The entries below are to be repeated exactly, and their pictures left out.

Extracted information ▸
Start of Block

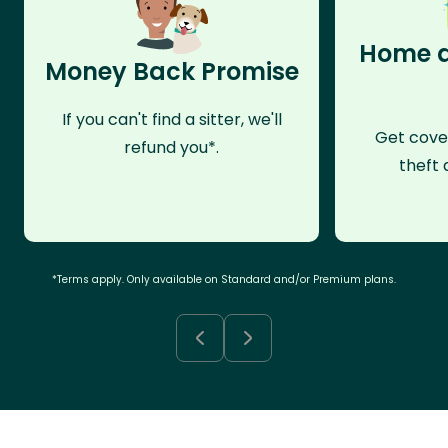
Home a
Money Back Promise
If you can't find a sitter, we'll
Get cove
refund you*.
theft 
*Terms apply. Only available on Standard and/or Premium plans.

End of Block

Response area ▸
Home a
Money Back Promise
If you can't find a sitter, we'll
Get cove
refund you*.
theft 
*Terms apply. Only available on Standard and/or Premium plans.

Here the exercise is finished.